Does Innovation Policy Really Work?

Last week I had the chance to attend a fantastic conference organized by the Innovation Growth Lab in London on the use of randomized control trials (RCT) in innovation policy evaluation. Field experiments to assess whether certain policies work are already very popular in fields such as development economics. But surprisingly little has been done in OECD countries to this day.

There are many obstacles to overcome in order to establish RCTs in the policy domain. Field experiments involve proper randomization of participants in a treatment and control group. Think of a new educational method that you want to test under real life conditions in the classrooms. Either you will have a hard time explaining to parents in the control class why their children are not allowed to participate. Or the method is perceived to be crap and parents will revolt. Moreover, experimentation requires a government to “admit” that they’re not omniscient—that they have good intentions but are not completely sure how to achieve them. This can be a weapon in the hands of their political enemies. And eventually, field experiments about exciting topics can be simply very expensive. R&D grants for large research projects go in the millions. There are legitimate concerns on the part of policy makers to spend these amounts on a random basis. The conference was mainly organized to convince officials that most of these concerns are exaggerated but also for researchers to share their success stories.

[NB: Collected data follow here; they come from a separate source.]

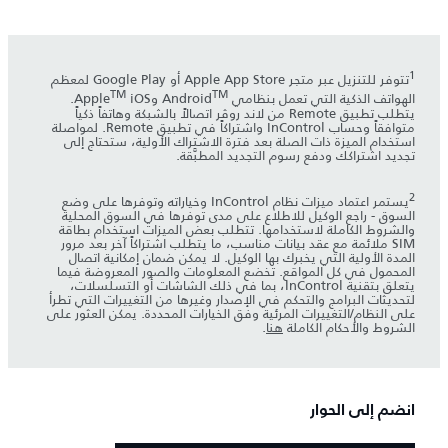
1
تتوفر للتنزيل عبر متجر Apple App Store أو Google Play لمعظم
TM
TM
الهواتف الذكية التي تعمل بنظامي Android
وApple
iOS.
يتطلب تطبيق Remote من لاند روڤر اتصالاً بالشبكة وهاتفاً ذكياً
متوافقاً وحساب InControl واشتراكاً في تطبيق Remote. لمواصلة
استخدام الميزة ذات الصلة بعد فترة الاشتراك الأولية، ستحتاج إلى
تجديد اشتراكك ودفع رسوم التجديد المطبَّقة.
2
يستمر اعتماد ميزات نظام InControl وخياراته وتوفرها على وضع
السوق - راجع الوكيل للاطلاع على مدى توفرها في السوق المحلية
والشروط الكاملة لاستخدامها. تتطلب بعض الميزات استخدام بطاقة
SIM ملائمة مع عقد بيانات مناسب، ما يتطلب اشتراكاً آخر بعد مرور
المدة الأولية التي يخبرك بها الوكيل. لا يمكن ضمان إمكانية اتصال
المحمول في كل المواقع. تخضع المعلومات والصور المعروضة فيما
يتعلق بتقنية InControl، بما في ذلك الشاشات أو التسلسلات،
لتحديثات البرامج والتحكم في الإصدار وغيرها من التغييرات التي تطرأ
على النظام/التغييرات المرئية وفق الخيارات المحددة. يمكن العثور على
الشروط والأحكام الكاملة
هنا
.
انضم إلى الحوار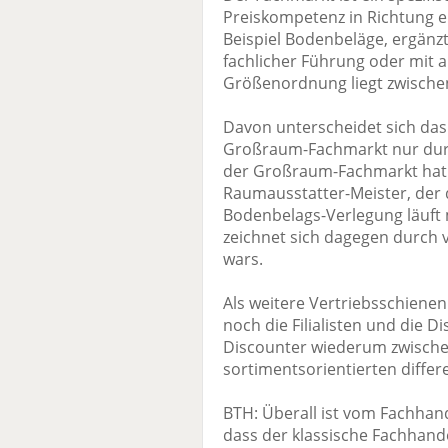
Preiskompetenz in Richtung e
Beispiel Bodenbeläge, ergänz
fachlicher Führung oder mit a
Größenordnung liegt zwische
Davon unterscheidet sich da
Großraum-Fachmarkt nur durc
der Großraum-Fachmarkt hat 
Raumausstatter-Meister, der 
Bodenbelags-Verlegung läuft
zeichnet sich dagegen durch 
wars.
Als weitere Vertriebsschiene
noch die Filialisten und die 
Discounter wiederum zwische
sortimentsorientierten differ
BTH: Überall ist vom Fachhan
dass der klassische Fachhande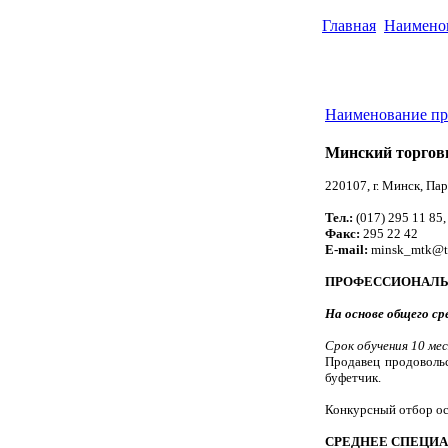
Главная
Наимено
Наименование пр
Минский торгов
220107, г. Минск, Пар
Тел.:
(017) 295 11 85,
Факс:
295 22 42
E-mail:
minsk_mtk@t
ПРОФЕССИОНАЛЬ
На основе общего ср
Срок обучения 10 мес
Продавец продовольс
буфетчик.
Конкурсный отбор ос
СРЕДНЕЕ СПЕЦИА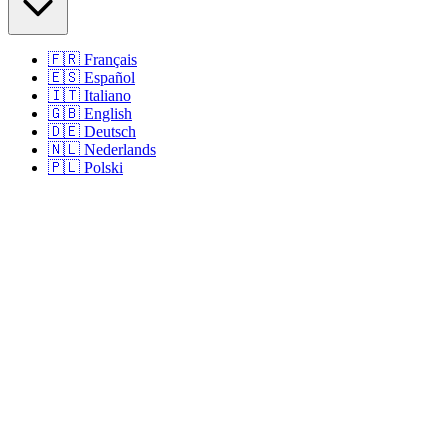
🇫🇷
Français
🇪🇸
Español
🇮🇹
Italiano
🇬🇧
English
🇩🇪
Deutsch
🇳🇱
Nederlands
🇵🇱
Polski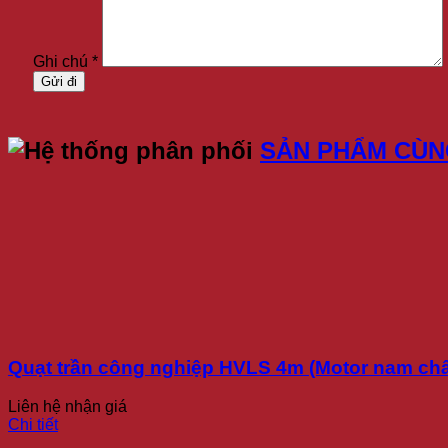
Ghi chú *
SẢN PHẨM CÙ
Quạt trần công nghiệp HVLS 4m (Motor nam châ
Liên hệ nhận giá
Chi tiết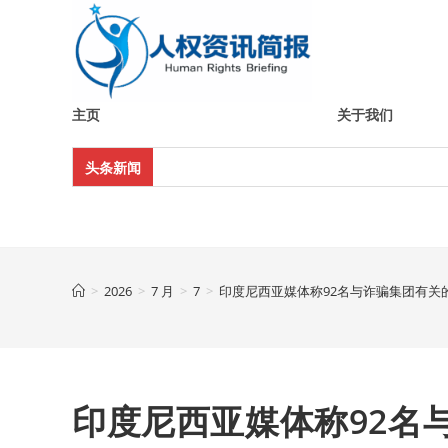
Skip
to
content
主页
关于我们
头条新闻
>
2026
>
7 月
>
7
>
印度尼西亚媒体称92名与诈骗集团有关
印度尼西亚媒体称92名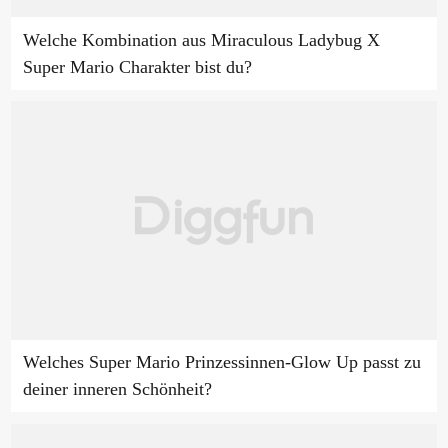
Welche Kombination aus Miraculous Ladybug X
Super Mario Charakter bist du?
Welches Super Mario Prinzessinnen-Glow Up passt zu
deiner inneren Schönheit?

The point that we need better evidence on what we spend our public money on (€152 billion to support businesses across Europe, according to estimates) is also demonstrated impressively by the British What Works Centre for Local Economic Growth. In a recent report they carefully reviewed 1,700 studies that deal with the evaluation of R&D grants, loans, and tax credits and classified them according to the strength of evidence they provide. For this purpose the authors used a variant of the Scientific Maryland Scale (SMS) which you can see in the figure.  scientific_maryland_scale

The poorest level of evidence provide simple correlation analyses between a policy measure and an outcome of interest. In level three studies already consider a control group which is adjusted to resemble the treatment group by statistical techniques such as OLS or matching estimators. The gold standard in this classification is of course the randomized control trial. For their review of evidence on R&D grant programs the authors of the What Works Centre only found 42 studies that met their minimum requirements to score at least level three on the SMS. Further, only five studies reached level four. And studies providing the highest level of confidence were absent completely.*

Thus, although papers about R&D subsidies may sometimes appear to be old hat our knowledge about what works in practice is surprisingly little. If you closely inspect the findings in all five studies attaining level four you will also find very mixed results of whether grants have positive effects on firm performance and innovation. So we’re still far from reaching a consensus on the matter. I hope that my recent paper can provide a piece of evidence more to inform the debate.

* To be fair, the report shows a quite strong bias towards so-called experimentalist (or randomista, according to Arthur Lewbel) methods. Theoretical or structural approaches are neglected completely.